When François-Andre was 15 years old, he accompanied his dad to North America - imagine that journey, dear she-shed besties! A teenager crossing the vast Atlantic, his young eyes soon to behold botanical wonders yet uncatalogued by European science.
His father established a botanical garden in 1786 on the property that's now occupied by the Charleston Area National Airport.
As you leave the airport, you'll notice a stunning mural that pays tribute to the Michaux duo - from the rice fields along the Ashley River to the Charleston Harbor, where he introduced one of the first camellia plants. Andre-François and his father are depicted in the potager or kitchen garden. The mural was installed in 2016.
François-Andre stayed in America, where he established a nursery in Hackensack, New Jersey, and also in Charleston, South Carolina. One can only imagine the sensual delight of those early American nurseries - the scent of fresh soil being turned, the tender green shoots promising future forests!
France was still eager to obtain trees from North America to replenish their forests, and François-Andre grew them in his nursery with the devotion only a true plant enthusiast could muster.
He returned to France briefly in 1790 and participated in the French revolution.
My fellow flower-lovers, can you picture it?

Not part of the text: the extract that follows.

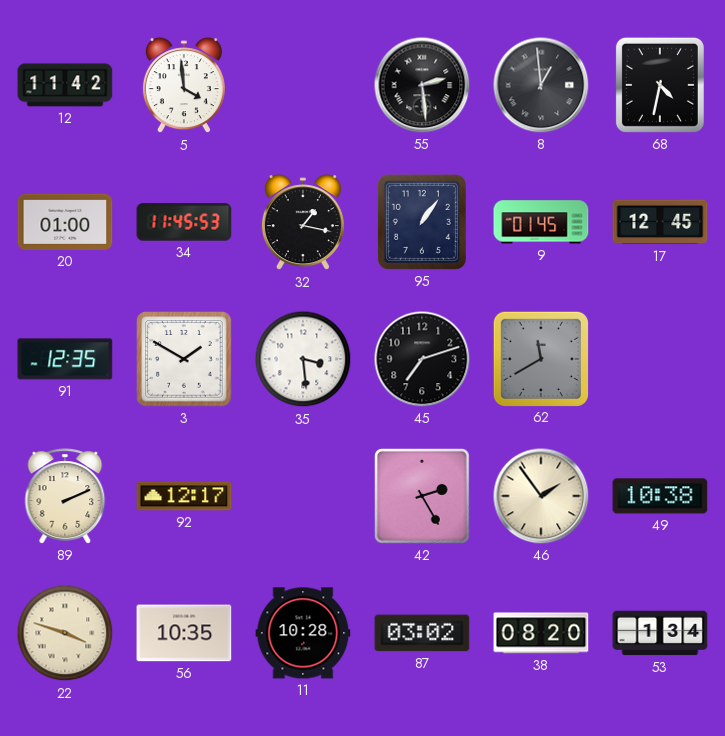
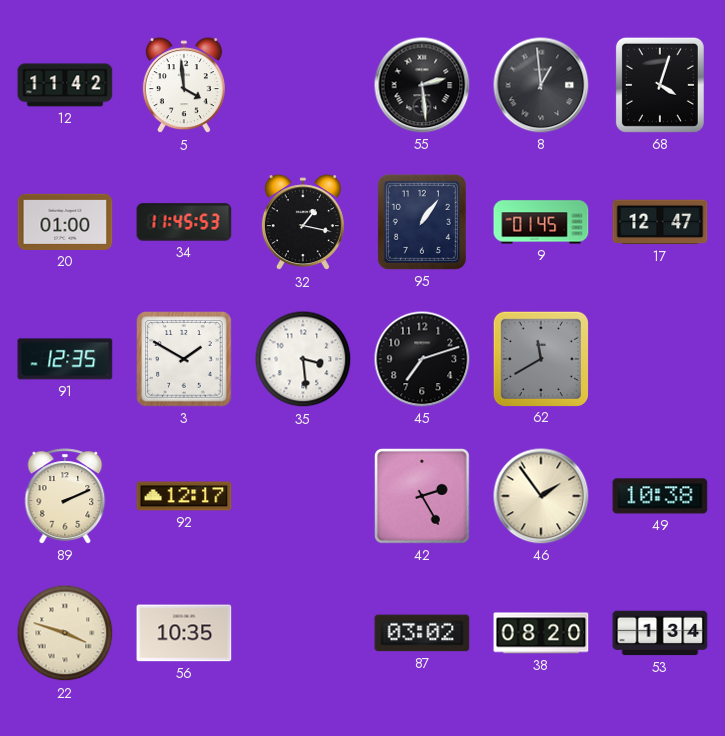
68: 4:32 -> 4:03
17: 12:45 -> 12:47
11: 10:28 -> none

A botanist amidst the tumultuous political upheaval, perhaps carrying seed packets in his revolutionary coat pockets!
By 1801, he returned to the United States because the French government wanted him to get rid of the nurseries in Hackensack and Charleston.
François-Andre did as instructed and also explored the United States as far north as Maine, as far south as Georgia, and as far west as the Great Lakes. After his explorations, he returned to France. He had enough material and experience to prepare his masterpiece, North American Silva or North American Forests - a work that we garden historians still treasure like the rarest of heirloom seeds.
What devotion to botanical discovery!
What passion for the natural world!
As we tend our own modest plots today, let us remember François-Andre Michaux and the legacy he planted for all of us who worship at the altar of chlorophyll and loam.